Hirschfeld sounds like your typical student, fretting about her first essay which she should be writing as we talk about her extra-curricular activities away from the 3 News studio.
"I'm anxious about doing this first essay. Can I remember how to do them?"
She also sounds slightly guilty about having to skip a lecture recently to move house with Listener-editor husband Finlay Macdonald.
Despite her television profile, Hirschfeld has gone almost unnoticed in the brightly lit university lecture room.
"I think they're way too cool to even notice and I think I'm way too old," she laughs.
"I enjoy lecture sessions because it's just fantastic to have your head stimulated in a way that's not job-related," she adds.
After three years as co-anchor on 3 News, Hirschfeld says she is feeling settled in her work and it has given her the confidence to launch out in new directions.
Another of those is as a mentor working with the youth at risk charity, Project K.
The project, set up by adventurer Graeme Dingle to teach life-skills to troubled teens, first sparked Hirschfeld's interest some years ago.
But she had always hoped to have the opportunity to take part in a mentoring programme.
"I lost my mum when I was 10 and I think my sister and I really, really felt the loss of an older female figure in our teenage years.
"I had said to myself that when I got older, if I had the chance to help, particularly young Polynesian teenage girls build up their confidence in some way, I would like to be involved."
Hirschfeld says spending time with the 15-year-old South Auckland girl she is mentoring had been an eye-opener for her and the teenager.
"I was suddenly confronted with 'wow, what might she want to do? What does she want to talk about? Will she like me? Will she think I'm too completely different from her world?'
"The first time we went out together I had to ask her, 'what do you do?' I had no idea who N-Sync was, but now I'm down with the kids. I watch those videos."

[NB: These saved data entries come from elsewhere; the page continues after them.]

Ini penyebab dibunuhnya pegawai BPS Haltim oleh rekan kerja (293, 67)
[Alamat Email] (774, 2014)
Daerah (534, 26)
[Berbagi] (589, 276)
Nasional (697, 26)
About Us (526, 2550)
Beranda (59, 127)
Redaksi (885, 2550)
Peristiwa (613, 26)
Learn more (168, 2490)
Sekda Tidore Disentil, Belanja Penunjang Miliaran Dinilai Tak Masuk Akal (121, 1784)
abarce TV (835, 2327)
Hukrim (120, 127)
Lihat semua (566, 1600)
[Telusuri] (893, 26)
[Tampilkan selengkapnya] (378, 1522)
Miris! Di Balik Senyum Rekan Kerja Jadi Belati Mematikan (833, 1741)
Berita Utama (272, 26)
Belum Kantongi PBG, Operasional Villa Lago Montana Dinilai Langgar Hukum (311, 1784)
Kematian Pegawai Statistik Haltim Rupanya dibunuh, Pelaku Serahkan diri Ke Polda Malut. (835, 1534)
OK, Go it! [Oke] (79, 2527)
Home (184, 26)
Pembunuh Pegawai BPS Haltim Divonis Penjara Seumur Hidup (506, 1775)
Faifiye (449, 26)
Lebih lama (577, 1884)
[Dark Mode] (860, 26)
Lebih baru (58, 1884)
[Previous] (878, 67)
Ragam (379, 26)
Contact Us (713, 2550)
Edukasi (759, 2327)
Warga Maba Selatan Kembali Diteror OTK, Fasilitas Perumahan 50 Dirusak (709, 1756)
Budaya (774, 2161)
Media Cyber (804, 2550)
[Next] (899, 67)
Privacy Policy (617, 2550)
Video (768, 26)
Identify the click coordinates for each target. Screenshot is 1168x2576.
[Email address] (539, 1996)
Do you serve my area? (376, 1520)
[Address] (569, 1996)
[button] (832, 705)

Hirschfeld, who is Ngati Porou, has not restricted her television role to the newsreading desk.
She appeared in last week's documentary Inside New Zealand: The Truth About Maori and says she and co-anchor John Campbell are encouraged to pursue news stories.
Her most recent was an interview with Robbie Williams but, unlike many female journalists who encountered the pop star on his New Zealand visit, Hirschfeld was unmoved by his flirtatious antics.
"He brings out more the maternal side of me. He looked rather tired when I talked to him and I thought 'I wonder if he's getting enough sleep?' Clearly he wasn't. I thought it was the jet lag."